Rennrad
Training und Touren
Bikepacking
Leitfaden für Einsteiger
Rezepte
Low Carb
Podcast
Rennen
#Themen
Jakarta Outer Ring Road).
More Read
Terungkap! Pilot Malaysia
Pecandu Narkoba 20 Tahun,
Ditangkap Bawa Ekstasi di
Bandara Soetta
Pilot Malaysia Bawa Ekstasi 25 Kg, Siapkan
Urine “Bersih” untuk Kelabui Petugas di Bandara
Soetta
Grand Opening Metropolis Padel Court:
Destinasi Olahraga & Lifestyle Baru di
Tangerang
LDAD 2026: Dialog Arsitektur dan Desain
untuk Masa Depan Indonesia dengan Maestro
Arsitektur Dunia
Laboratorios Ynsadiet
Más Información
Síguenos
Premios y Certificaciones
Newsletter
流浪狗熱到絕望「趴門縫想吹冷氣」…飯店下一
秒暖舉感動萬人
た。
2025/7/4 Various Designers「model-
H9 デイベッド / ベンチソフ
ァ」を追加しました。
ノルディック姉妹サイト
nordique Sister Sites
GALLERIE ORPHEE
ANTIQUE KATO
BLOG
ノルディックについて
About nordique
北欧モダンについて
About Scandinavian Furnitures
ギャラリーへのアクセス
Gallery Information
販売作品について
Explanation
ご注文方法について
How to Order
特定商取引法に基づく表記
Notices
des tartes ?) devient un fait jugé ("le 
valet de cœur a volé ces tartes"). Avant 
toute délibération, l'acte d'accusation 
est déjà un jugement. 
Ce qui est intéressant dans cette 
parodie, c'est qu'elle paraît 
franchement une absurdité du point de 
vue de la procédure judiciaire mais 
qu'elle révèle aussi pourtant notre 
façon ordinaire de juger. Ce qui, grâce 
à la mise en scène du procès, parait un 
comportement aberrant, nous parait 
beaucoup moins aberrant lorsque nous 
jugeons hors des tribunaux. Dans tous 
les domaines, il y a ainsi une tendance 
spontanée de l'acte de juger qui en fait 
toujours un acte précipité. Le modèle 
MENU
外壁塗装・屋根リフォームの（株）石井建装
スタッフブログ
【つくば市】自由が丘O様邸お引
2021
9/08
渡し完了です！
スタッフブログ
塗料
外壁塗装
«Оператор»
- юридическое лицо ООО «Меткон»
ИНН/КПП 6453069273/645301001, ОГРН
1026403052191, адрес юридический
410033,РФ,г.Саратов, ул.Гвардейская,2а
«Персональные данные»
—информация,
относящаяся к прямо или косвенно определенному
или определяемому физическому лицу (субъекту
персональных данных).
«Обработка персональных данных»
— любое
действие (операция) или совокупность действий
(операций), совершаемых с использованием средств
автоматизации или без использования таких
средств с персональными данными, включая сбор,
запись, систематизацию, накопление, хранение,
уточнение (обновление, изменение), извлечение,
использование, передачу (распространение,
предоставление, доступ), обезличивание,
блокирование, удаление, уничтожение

────────

- **What is required**: The entries above hold a line with "Ce qui est intéressant dans cette" and a later line with "beaucoup moins aberrant lorsque nous". Write out exactly those lines and all lines between, nothing more.

- **Solution to this task**:
Ce qui est intéressant dans cette 
parodie, c'est qu'elle paraît 
franchement une absurdité du point de 
vue de la procédure judiciaire mais 
qu'elle révèle aussi pourtant notre 
façon ordinaire de juger. Ce qui, grâce 
à la mise en scène du procès, parait un 
comportement aberrant, nous parait 
beaucoup moins aberrant lorsque nous 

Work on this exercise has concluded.